|Summary:||Suspend and hibernate problems on Ferrari 4005|
|Product:||[Fedora] Fedora||Reporter:||Alex Tucker <alex>|
|Component:||kernel||Assignee:||Dave Jones <davej>|
|Status:||CLOSED NOTABUG||QA Contact:||Brian Brock <bbrock>|
|Version:||5||CC:||ncunning, pfrields, rizo83, wtogami|
|Fixed In Version:||Doc Type:||Bug Fix|
|Doc Text:||Story Points:||---|
|Last Closed:||2007-01-04 17:50:14 UTC||Type:||---|
|oVirt Team:||---||RHEL 7.3 requirements from Atomic Host:|
Description Alex Tucker 2006-05-11 17:53:51 UTC
Description of problem: I've discovered that the only way to get either suspend to RAM or hibernate to disk to work on my Ferrari 4005 laptop is to append "noapic irqpoll acpi_irq_balance" to the kernel parameters at boot. However, this renders my system unstable and it will freeze on average once a day. Version-Release number of selected component (if applicable): kernel-2.6.16-1.2111_FC5, although I discovered the above parameters around 2.6.14 and have had the same results with previous kernels. How reproducible: Lockups are fairly random, although they do seem to happen under heavy load. I've enabled the magic sysrq key and can sometimes use that to reboot, although I've not been able to unmount, which suggests somethings up with IDE access. I've once been in runlevel 3 and seen the results of the panic, but haven't managed to capture it yet. Steps to Reproduce: 1. Boot with the above parameters 2. Work away. Actual results: System freezes. If in X, then everything locks up and sometimes the LEDs will blink. Once in the console I saw a panic. Expected results: Suspend / hibernate working without rendering the system unstable. Additional info: Without the kernel parameters, neither suspend nor hibernate work. Initiating suspend to RAM will suspend the laptop, but on resume it seems to get no further than accessing the CD. A few months ago I attempted to trace whereabouts in the wakeup code the kernel had gotten to by pasting some "beep" code -- I got as far as tracing it into the code which iterates over each device and wakes it up, but couldn't figure out how to get much further. I've recently installed kdump/kexec. Forcing the kernel to crash without using the extra kernel parameters results in the kexec'ed kernel not getting past some IRQ problem -- I'll switch off the quiet boot option and attach a screenshot. Adding the extra kernel parameters above allows the kexec'ed kernel to boot and dump an image as it should, however I've not managed to get this to happen yet when my system freezes. Any help or pointers gratefully received! Alex.
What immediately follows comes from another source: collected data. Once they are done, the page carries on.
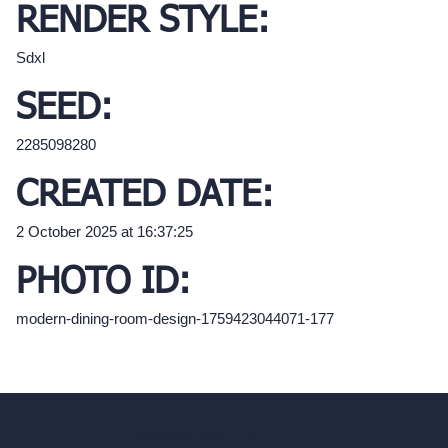
RENDER STYLE:
Sdxl
SEED:
2285098280
CREATED DATE:
2 October 2025 at 16:37:25
PHOTO ID:
modern-dining-room-design-1759423044071-177
hello@archivinci.com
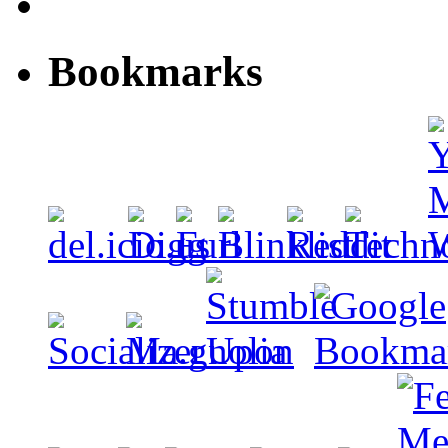
Bookmarks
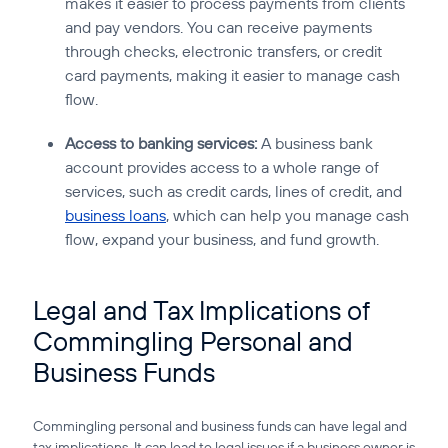
makes it easier to process payments from clients
and pay vendors. You can receive payments
through checks, electronic transfers, or credit
card payments, making it easier to manage cash
flow.
Access to banking services:
A business bank
account provides access to a whole range of
services, such as credit cards, lines of credit, and
business loans
, which can help you manage cash
flow, expand your business, and fund growth.
Legal and Tax Implications of
Commingling Personal and
Business Funds
Commingling personal and business funds can have legal and
tax implications. It can lead to legal issues if a business owner is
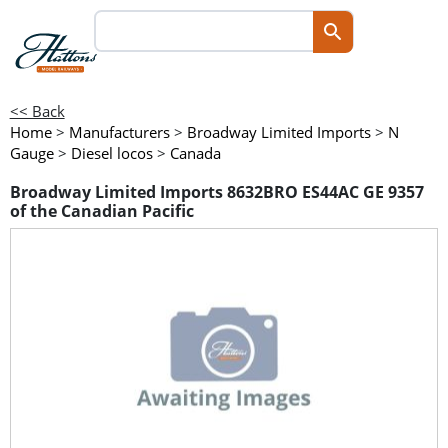
<< Back
Home
>
Manufacturers
>
Broadway Limited Imports
>
N
Gauge
>
Diesel locos
>
Canada
Broadway Limited Imports 8632BRO ES44AC GE 9357
of the Canadian Pacific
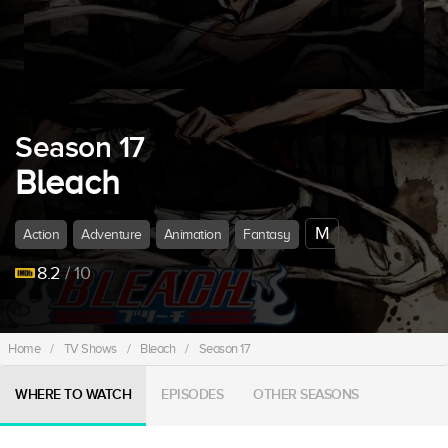
Season 17
Bleach
M
Action
Adventure
Animation
Fantasy
8.2
/ 10
Home
/
TV Shows
/
Bleach
/
Season 17
WHERE TO WATCH
EPISODES
OTHER SEASONS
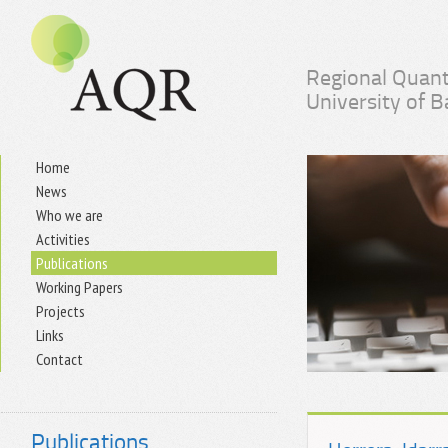
Regional Quant
University of 
Home
News
Who we are
Activities
Publications
Working Papers
Projects
Links
Contact
Publications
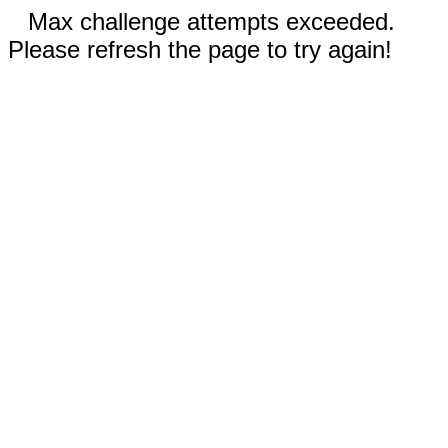
Max challenge attempts exceeded.
Please refresh the page to try again!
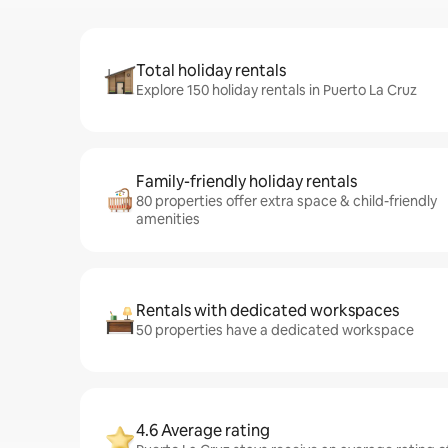
Total holiday rentals
Explore 150 holiday rentals in Puerto La Cruz
Family-friendly holiday rentals
80 properties offer extra space & child-friendly
amenities
Rentals with dedicated workspaces
50 properties have a dedicated workspace
4.6 Average rating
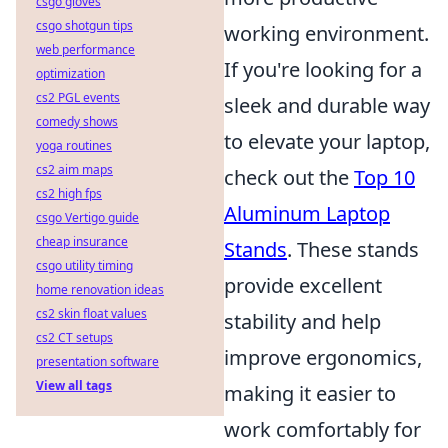
csgo gloves
csgo shotgun tips
working environment.
web performance
If you're looking for a
optimization
cs2 PGL events
sleek and durable way
comedy shows
to elevate your laptop,
yoga routines
cs2 aim maps
check out the
Top 10
cs2 high fps
Aluminum Laptop
csgo Vertigo guide
cheap insurance
Stands
. These stands
csgo utility timing
provide excellent
home renovation ideas
cs2 skin float values
stability and help
cs2 CT setups
improve ergonomics,
presentation software
View all tags
making it easier to
work comfortably for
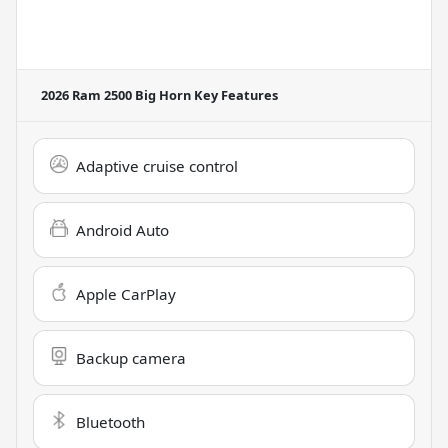
2026 Ram 2500 Big Horn
Key Features
Adaptive cruise control
Android Auto
Apple CarPlay
Backup camera
Bluetooth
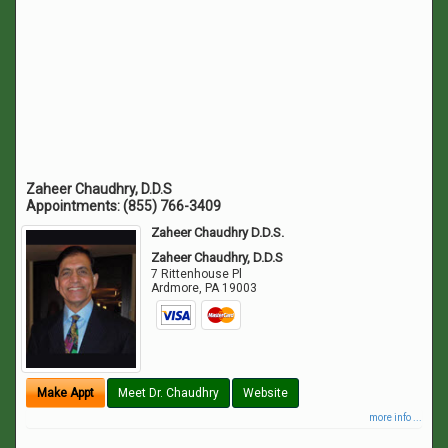
Zaheer Chaudhry, D.D.S
Appointments:
(855) 766-3409
Zaheer Chaudhry D.D.S.
Zaheer Chaudhry, D.D.S
7 Rittenhouse Pl
Ardmore
,
PA
19003
Make Appt
Meet Dr. Chaudhry
Website
more info ...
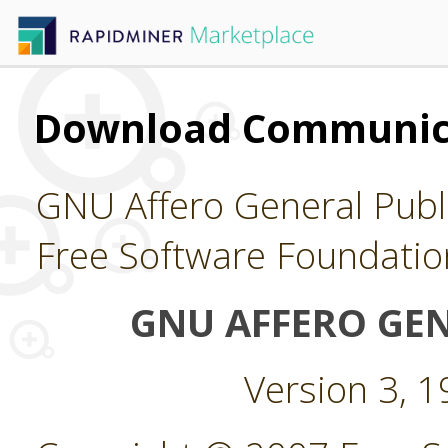
Download Communica
GNU Affero General Publi
Free Software Foundatio
GNU AFFERO GEN
Version 3, 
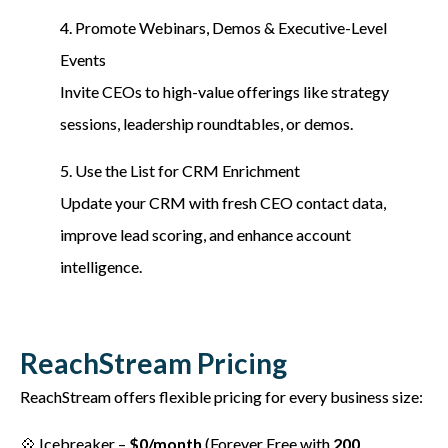
4. Promote Webinars, Demos & Executive-Level
Events
Invite CEOs to high-value offerings like strategy
sessions, leadership roundtables, or demos.
5. Use the List for CRM Enrichment
Update your CRM with fresh CEO contact data,
improve lead scoring, and enhance account
intelligence.
ReachStream Pricing
ReachStream offers flexible pricing for every business size:
💠 Icebreaker –
$0/month
(Forever Free with
200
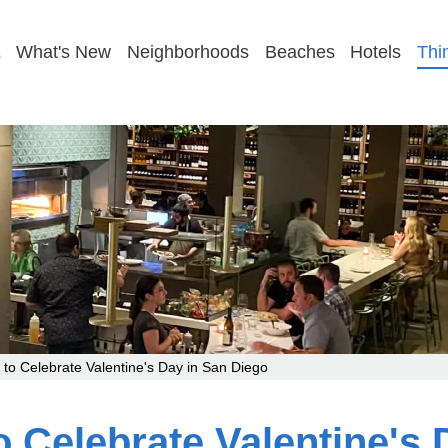
GET MY COUPLES PLAN
What's New
Neighborhoods
Beaches
Hotels
Thi
to Celebrate Valentine's Day in San Diego
 Celebrate Valentine's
Comment 1 rizo83 2006-09-26 19:55:22 UTC
I can confirm this on a Ferrari 4005 with FC5 i686 using 2.6.17-1.2187_FC5 kernel. Suspend to disk wasnt working until I appended "noapic irqpoll acpi_irq_balance" to the kernel. On resume there are a lot of "unexpected IRQ trap at vector 79" and "unexpected IRQ trap at vector 89" in dmesg.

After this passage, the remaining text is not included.